Calvin Klein’s Spring 2026 campaign sharpens Veronica Leoni’s minimalist reset
Calvin Klein’s Spring 2026 images turn restraint into the point, with Juergen Teller’s candid eye and a beluga-black palette sharpened by candy pink and fern green.

Calvin Klein’s latest Spring 2026 campaign makes a clear argument: minimalism can still feel new when it is cut with nerve, movement and a little tension. Juergen Teller shot the images at the brand’s Spring 2026 show in New York City, so the clothes arrive with runway immediacy rather than the polish of a distant studio fantasy. That matters, because Veronica Leoni’s Calvin Klein Collection reset has been built around precision, craft and restraint, not logo-loud spectacle.

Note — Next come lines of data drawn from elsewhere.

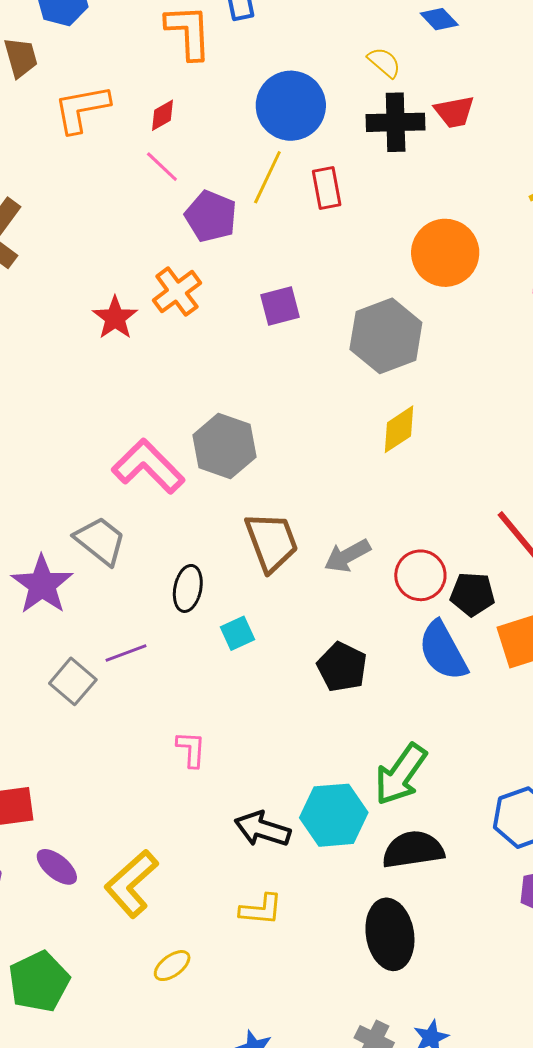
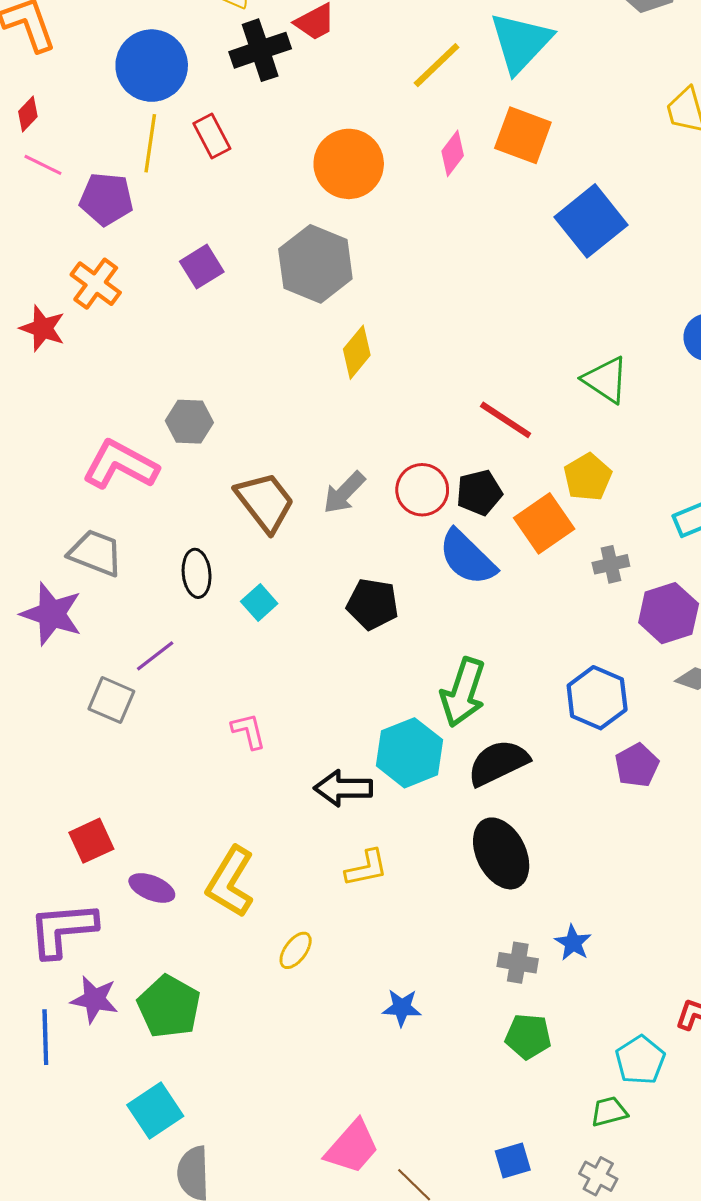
gray hexagon: (224, 446) -> (189, 422), size x0.7

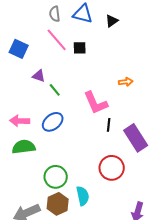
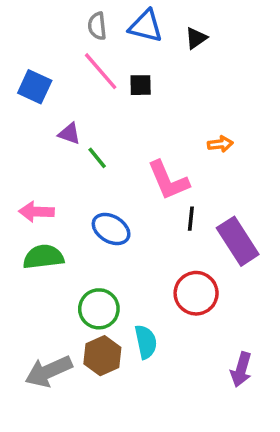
blue ellipse: (53, 122) -> (111, 229), moved, turned 70

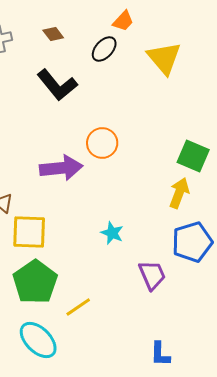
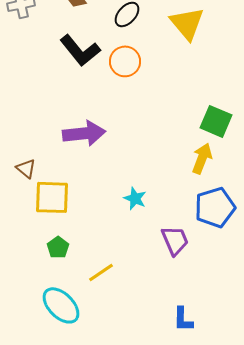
orange circle: (102, 143) -> (125, 61), moved
green pentagon: (35, 282) -> (58, 247), size x0.5

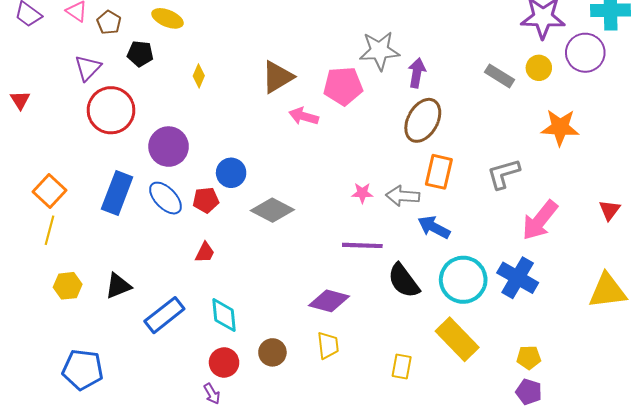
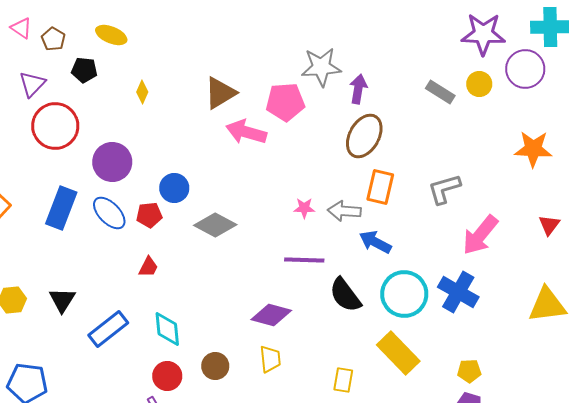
pink arrow: (304, 116) -> (246, 132), size x1.4
orange star: (560, 127) -> (533, 149), moved
black triangle: (118, 286) -> (62, 300), turned -36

Leoni, named creative director of Calvin Klein Collection on May 30, 2024, was brought in to lead the line back to the runway after Calvin Klein paused fashion shows in 2019. This campaign is her second, and it sharpens the sense that the brand is trying to make stripped-back American luxury commercially fresh again after seasons of louder, more decorative fashion. The palette stayed tightly controlled: white, black and beluga, then quick jolts of candy pink and fern green. That kind of color discipline gives the clothes their charge. It also makes the occasional bright note feel deliberate, not ornamental.

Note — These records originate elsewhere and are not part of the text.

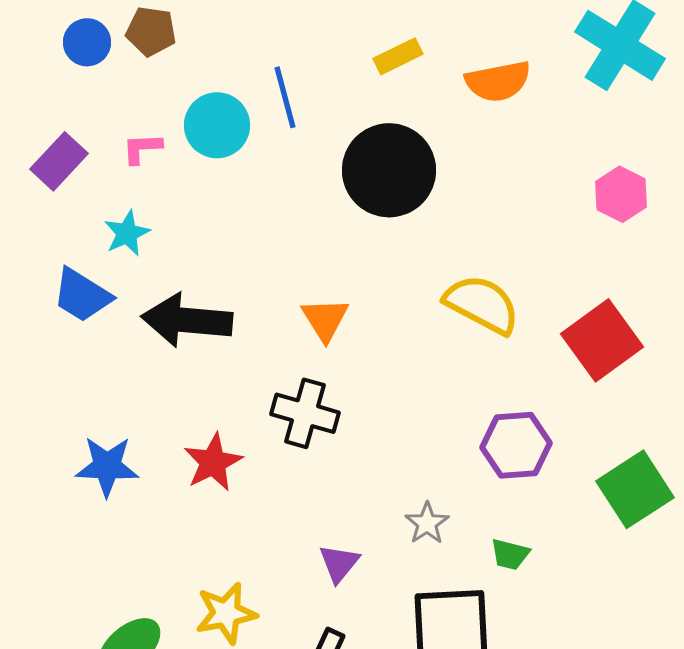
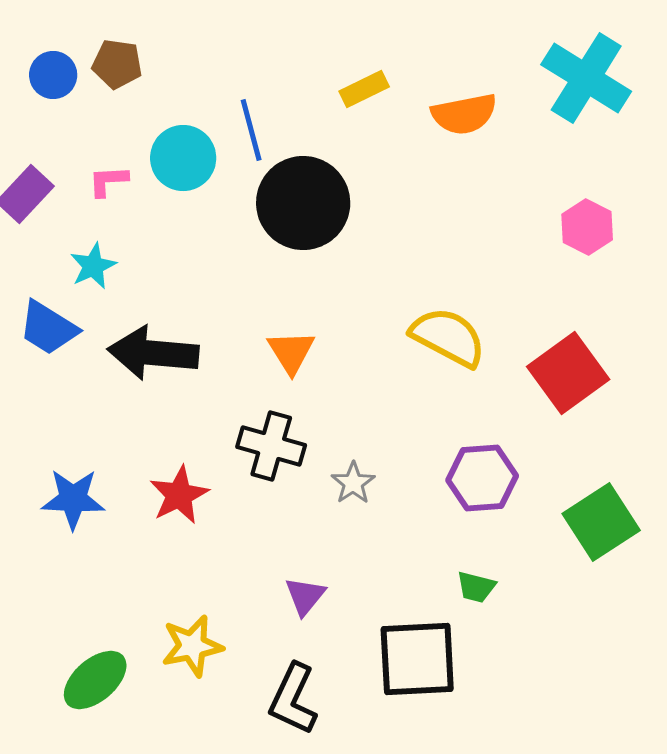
black circle: (389, 170) -> (303, 203), moved
gray star: (427, 523) -> (353, 483), moved

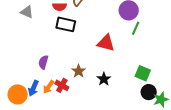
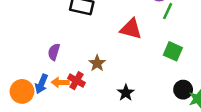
green square: (143, 73) -> (173, 51), moved
black star: (104, 79) -> (126, 93), moved
orange arrow: (49, 87) -> (60, 82), turned 56

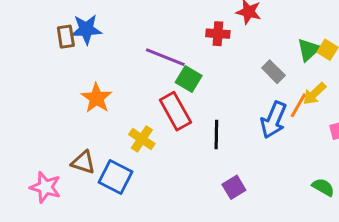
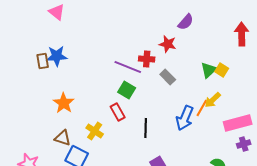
purple line: (165, 57) -> (128, 67), moved
gray rectangle: (273, 72) -> (168, 77), moved
red rectangle: (175, 111) -> (118, 112), size x0.7
brown triangle: (83, 162) -> (63, 138), moved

The campaign’s cast reinforces the point. Loli Bahia, Stella Hanan, Grace Knipe, Lauren Huyskens, Libby Taverner, Justi Aegitos, Xiru Yang, Bai Ruien, Diane Chiu, Ruyu Chen and Perus Adolwi appear in the project, a lineup of 11 models that gives Leoni’s tailoring and pared-back separates a living, moving frame. Teller’s candid lens keeps the mood from turning rigid. The images feel observed rather than staged, which is exactly what gives this kind of minimalism its edge. It is controlled, but not cold.
Calvin Klein described the Spring 2026 collection as expanding on the idea of clothes for life, with a “morning after” attitude that blends 9AM with 9PM. That is the right language for what Leoni is building. These are clothes that can move from day to night without a costume change, drawing on cinematic American characters in New York City and the practical elegance of versatile clothing systems. The result is less about nostalgia for Calvin Klein’s archive than about proving that its clean lines still have room to breathe. In a market crowded with noise, Leoni’s Calvin Klein is betting that restraint, handled with this much clarity, can feel like a luxury again.